A peacock’s tail is actually brown. But it possesses structural surface properties that create a bright rainbow of hues. The colorful display is due to iridescence.
    The simplest example of iridescence is the colorful shine of a drop of oil floating on water. When the oil film is thin enough, light gets bent as it hits the oil-water interface in a process called refraction. That light may be only one wavelength, one color, as determined by the thickness of the oil. The thinner the oil, the shorter wavelength of light that bounces back. The thicker spots are reddish and the thinner bluer.
    Animals of all sorts have created structural coloration not from pigments. In some, like a snake called the rainbow boa, it is from a thin film that changes thickness and color as the snake stretches and compresses while moving. Other colors are created by a static bio-coating or structures that create refraction of a particular wavelength, as with the peacock or the throat patch of a ruby-throated hummingbird.

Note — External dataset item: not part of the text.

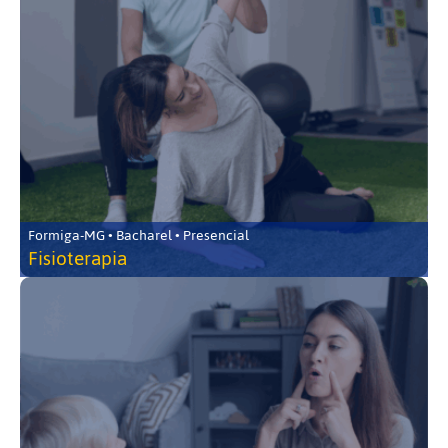
Formiga-MG • Bacharel • Presencial
Fisioterapia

    The angle of the light hitting the throat patch sometimes hits that sweet spot where the refraction amplifies the bounced light. In the photos presented here —taken within two minutes — the light was too bright for my camera’s sensor. 
    Iridescence is used for coloration by many plants and animals. It is, however, uncommon in mammals. 
    Look around and decide if the color you see is due to pigment or to light-bending iridescence.